PROMPT = Which lines in the data below contain the word "cinzas"? Pull each of them out.
SOURCE RECORDS START
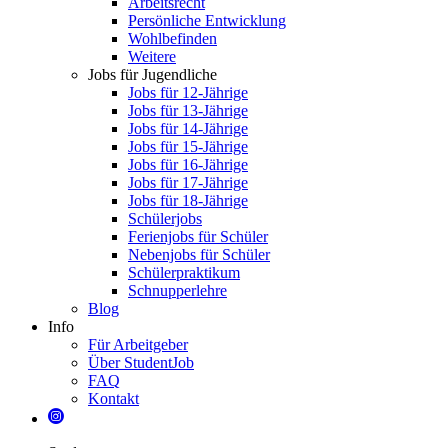
Arbeitsrecht
Persönliche Entwicklung
Wohlbefinden
Weitere
Jobs für Jugendliche
Jobs für 12-Jährige
Jobs für 13-Jährige
Jobs für 14-Jährige
Jobs für 15-Jährige
Jobs für 16-Jährige
Jobs für 17-Jährige
Jobs für 18-Jährige
Schülerjobs
Ferienjobs für Schüler
Nebenjobs für Schüler
Schülerpraktikum
Schnupperlehre
Blog
Info
Für Arbeitgeber
Über StudentJob
FAQ
Kontakt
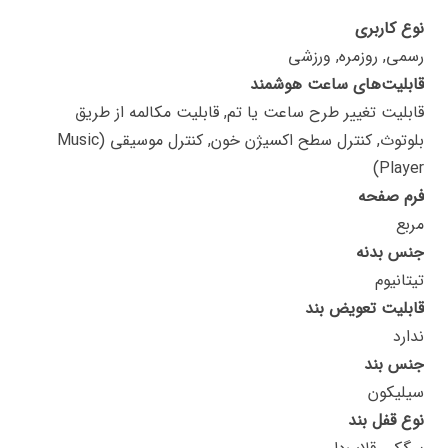
نوع کاربری
رسمی, روزمره, ورزشی
قابلیت‌های ساعت هوشمند
قابلیت تغییر طرح ساعت یا تم, قابلیت مکالمه از طریق
بلوتوث, کنترل سطح اکسیژن خون, کنترل موسیقی (Music
Player)
فرم صفحه
مربع
جنس بدنه
تیتانیوم
قابلیت تعویض بند
ندارد
جنس بند
سیلیکون
نوع قفل بند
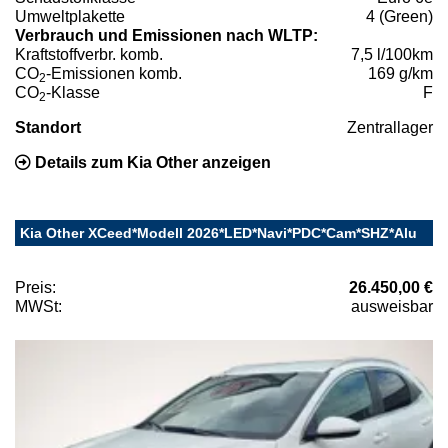
Umweltplakette
4 (Green)
Verbrauch und Emissionen nach WLTP:
Kraftstoffverbr. komb.
7,5 l/100km
CO
-Emissionen komb.
169 g/km
2
CO
-Klasse
F
2
Standort
Zentrallager
Details zum Kia Other anzeigen
Kia Other XCeed*Modell 2026*LED*Navi*PDC*Cam*SHZ*Alu
Preis:
26.450,00 €
MWSt:
ausweisbar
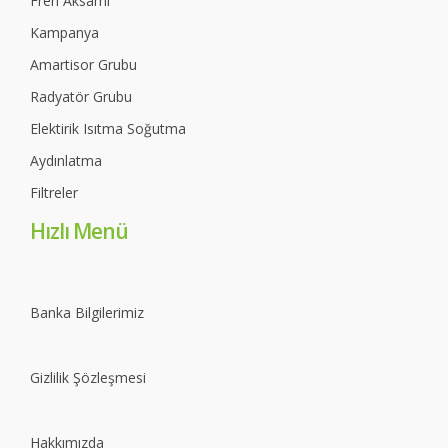
Fren Aksamı
Kampanya
Amartisor Grubu
Radyatör Grubu
Elektirik Isıtma Soğutma
Aydınlatma
Filtreler
Hızlı Menü
Banka Bilgilerimiz
Gizlilik Şözleşmesi
Hakkımızda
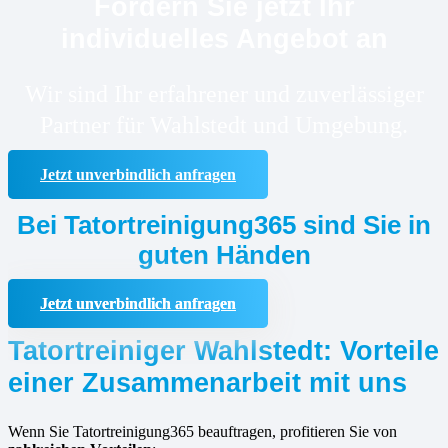
Fordern Sie jetzt Ihr
individuelles Angebot an
Wir sind Ihr erfahrener und zuverlässiger
Partner für Wahlstedt und Umgebung.
Jetzt unverbindlich anfragen
Bei Tatortreinigung365 sind Sie in
guten Händen
Jetzt unverbindlich anfragen
Tatortreiniger Wahlstedt: Vorteile
einer Zusammenarbeit mit uns
Wenn Sie Tatortreinigung365 beauftragen, profitieren Sie von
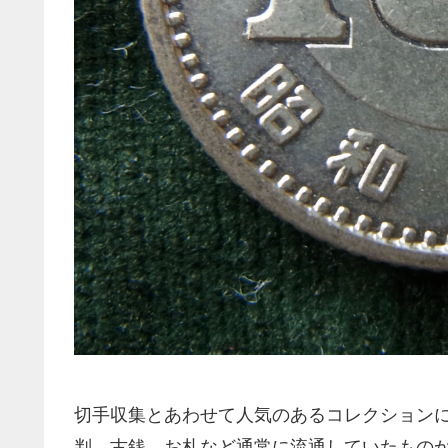
切手収集とあわせて人気のあるコレクション
判、古銭、お札など通常に流通していたもの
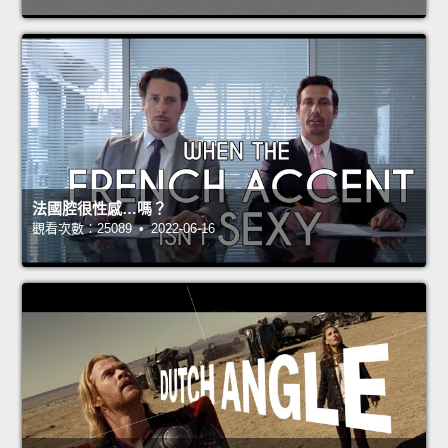
法國腔很性感…嗎？
觀看次數：25089 • 2022-06-16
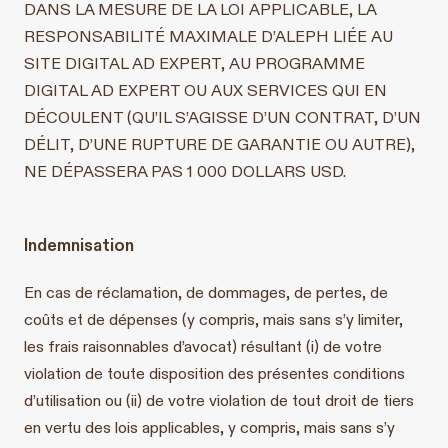
DANS LA MESURE DE LA LOI APPLICABLE, LA
RESPONSABILITÉ MAXIMALE D’ALEPH LIÉE AU
SITE DIGITAL AD EXPERT, AU PROGRAMME
DIGITAL AD EXPERT OU AUX SERVICES QUI EN
DÉCOULENT (QU’IL S’AGISSE D’UN CONTRAT, D’UN
DÉLIT, D’UNE RUPTURE DE GARANTIE OU AUTRE),
NE DÉPASSERA PAS 1 000 DOLLARS USD.
Indemnisation
En cas de réclamation, de dommages, de pertes, de
coûts et de dépenses (y compris, mais sans s’y limiter,
les frais raisonnables d’avocat) résultant (i) de votre
violation de toute disposition des présentes conditions
d’utilisation ou (ii) de votre violation de tout droit de tiers
en vertu des lois applicables, y compris, mais sans s’y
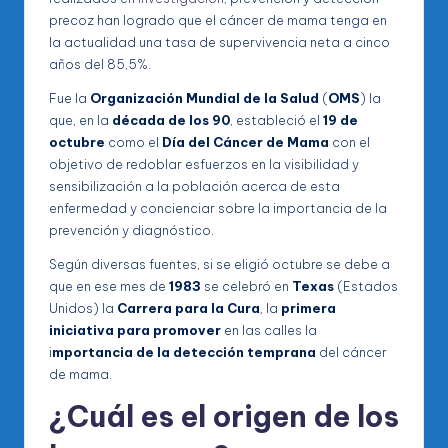
precoz han logrado que el cáncer de mama tenga en
la actualidad una tasa de supervivencia neta a cinco
años del 85,5%.
Fue la
Organización Mundial de la Salud
(
OMS
) la
que, en la
década de los 90
, estableció el
19 de
octubre
como el
Día del Cáncer de Mama
con el
objetivo de redoblar esfuerzos en la visibilidad y
sensibilización a la población acerca de esta
enfermedad y concienciar sobre la importancia de la
prevención y diagnóstico.
Según diversas fuentes, si se eligió octubre se debe a
que en ese mes de
1983
se celebró en
Texas
(Estados
Unidos) la
Carrera para la Cura
, la
primera
iniciativa para promover
en las calles la
i
mportancia de la detección temprana
del cáncer
de mama.
¿Cuál es el origen de los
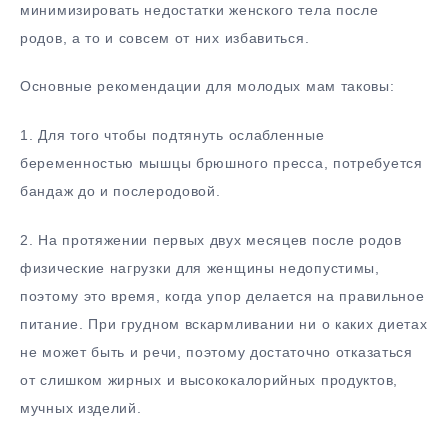
минимизировать недостатки женского тела после
родов, а то и совсем от них избавиться.
Основные рекомендации для молодых мам таковы:
1. Для того чтобы подтянуть ослабленные
беременностью мышцы брюшного пресса, потребуется
бандаж до и послеродовой.
2. На протяжении первых двух месяцев после родов
физические нагрузки для женщины недопустимы,
поэтому это время, когда упор делается на правильное
питание. При грудном вскармливании ни о каких диетах
не может быть и речи, поэтому достаточно отказаться
от слишком жирных и высококалорийных продуктов,
мучных изделий.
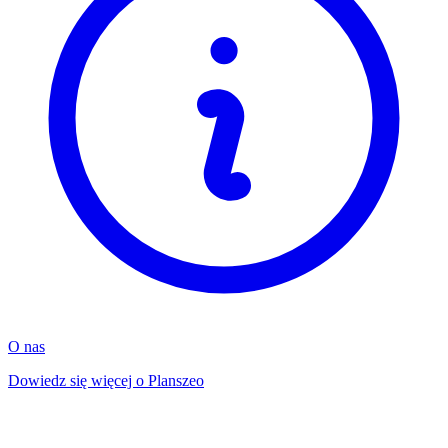
O nas
Dowiedz się więcej o Planszeo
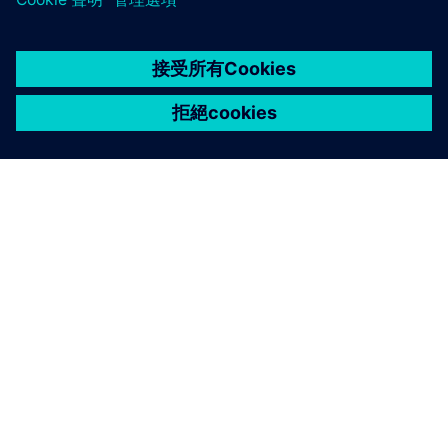
關於西門子
公司資訊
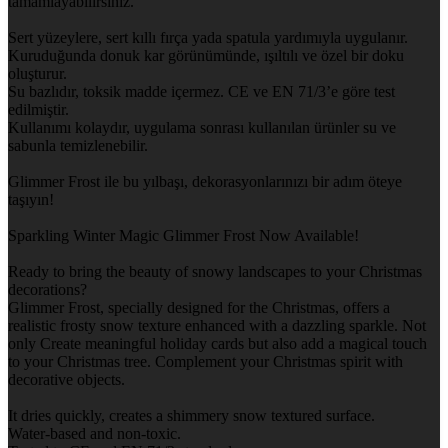
tamamlayabilirsiniz.
Sert yüzeylere, sert kıllı fırça yada spatula yardımıyla uygulanır.
Kuruduğunda donuk kar görünümünde, ışıltılı ve özel bir doku
oluşturur.
Su bazlıdır, toksik madde içermez. CE ve EN 71/3’e göre test
edilmiştir.
Kullanımı kolaydır, uygulama sonrası kullanılan ürünler su ve
sabunla temizlenebilir.
Glimmer Frost ile bu yılbaşı, dekorasyonlarınızı bir adım öteye
taşıyın!
Sparkling Winter Magic Glimmer Frost Now Available!
Ready to bring the beauty of snowy landscapes to your Christmas
decorations?
Glimmer Frost, specially designed for the Christmas, offers a
realistic frosty snow texture enhanced with a dazzling sparkle. Not
only Create meaningful holiday cards but also add a magical touch
to your Christmas tree. Complement your Christmas spirit with
decorative objects.
It dries quickly, creates a shimmery snow textured surface.
Water-based and non-toxic.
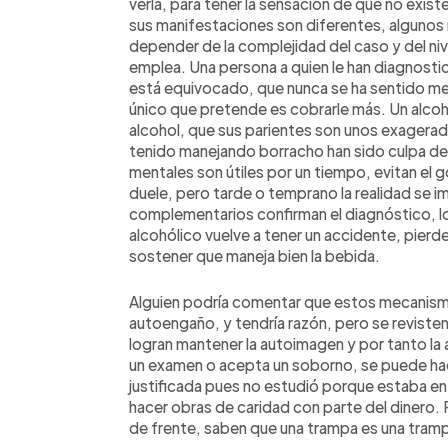
verla, para tener la sensación de que no exi
sus manifestaciones son diferentes, algunos 
depender de la complejidad del caso y del nive
emplea. Una persona a quien le han diagnosti
está equivocado, que nunca se ha sentido mej
único que pretende es cobrarle más. Un alcoh
alcohol, que sus parientes son unos exagerad
tenido manejando borracho han sido culpa de 
mentales son útiles por un tiempo, evitan el 
duele, pero tarde o temprano la realidad se 
complementarios confirman el diagnóstico, lo
alcohólico vuelve a tener un accidente, pierde
sostener que maneja bien la bebida.
Alguien podría comentar que estos mecanism
autoengaño, y tendría razón, pero se reviste
logran mantener la autoimagen y por tanto l
un examen o acepta un soborno, se puede hac
justificada pues no estudió porque estaba e
hacer obras de caridad con parte del dinero. P
de frente, saben que una trampa es una tram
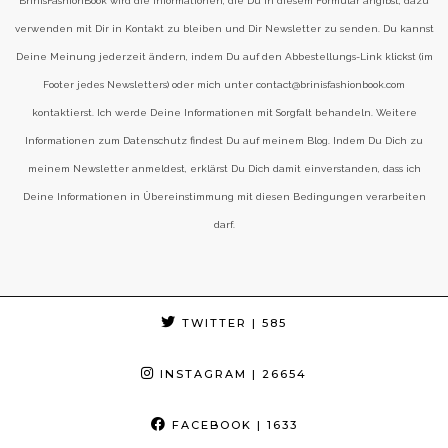
BrinisFashionBook wird die Informationen, die Du in diesem Formular angibst, dazu
verwenden mit Dir in Kontakt zu bleiben und Dir Newsletter zu senden. Du kannst
Deine Meinung jederzeit ändern, indem Du auf den Abbestellungs-Link klickst (im
Footer jedes Newsletters) oder mich unter contact@brinisfashionbook.com
kontaktierst. Ich werde Deine Informationen mit Sorgfalt behandeln. Weitere
Informationen zum Datenschutz findest Du auf meinem Blog. Indem Du Dich zu
meinem Newsletter anmeldest, erklärst Du Dich damit einverstanden, dass ich
Deine Informationen in Übereinstimmung mit diesen Bedingungen verarbeiten
darf.
TWITTER
| 585
INSTAGRAM
| 26654
FACEBOOK
| 1633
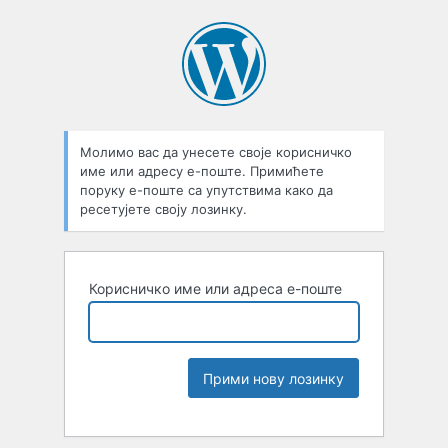
Молимо вас да унесете своје корисничко
име или адресу е-поште. Примићете
поруку е-поште са упутствима како да
ресетујете своју лозинку.
Корисничко име или адреса е-поште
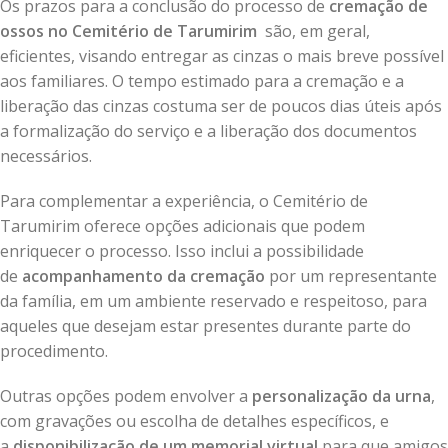
Os prazos para a conclusão do processo de
cremação de
ossos no Cemitério de Tarumirim
são, em geral,
eficientes, visando entregar as cinzas o mais breve possível
aos familiares. O tempo estimado para a cremação e a
liberação das cinzas costuma ser de poucos dias úteis após
a formalização do serviço e a liberação dos documentos
necessários.
Para complementar a experiência, o Cemitério de
Tarumirim oferece opções adicionais que podem
enriquecer o processo. Isso inclui a possibilidade
de
acompanhamento da cremação
por um representante
da família, em um ambiente reservado e respeitoso, para
aqueles que desejam estar presentes durante parte do
procedimento.
Outras opções podem envolver a
personalização da urna
,
com gravações ou escolha de detalhes específicos, e
a
disponibilização de um memorial virtual
para que amigos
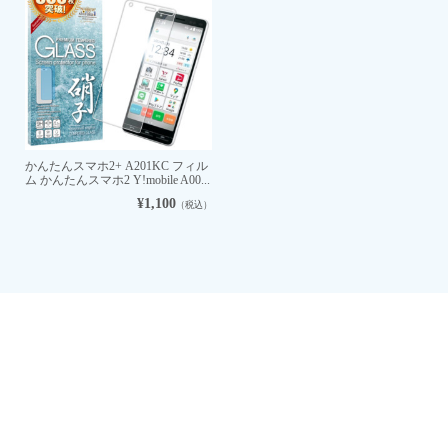
かんたんスマホ2+ A201KC フィル
ム かんたんスマホ2 Y!mobile A00...
¥1,100
（税込）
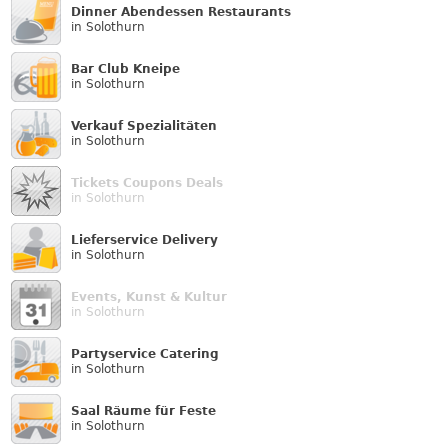
Dinner Abendessen Restaurants
in Solothurn
Bar Club Kneipe
in Solothurn
Verkauf Speziali­täten
in Solothurn
Tickets Coupons Deals
in Solothurn
Lieferservice Delivery
in Solothurn
Events, Kunst & Kultur
in Solothurn
Partyservice Catering
in Solothurn
Saal Räume für Feste
in Solothurn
SOURCE RECORDS END
SOLUTION FOR THIS TASK =
eficientes, visando entregar as cinzas o mais breve possível
liberação das cinzas costuma ser de poucos dias úteis após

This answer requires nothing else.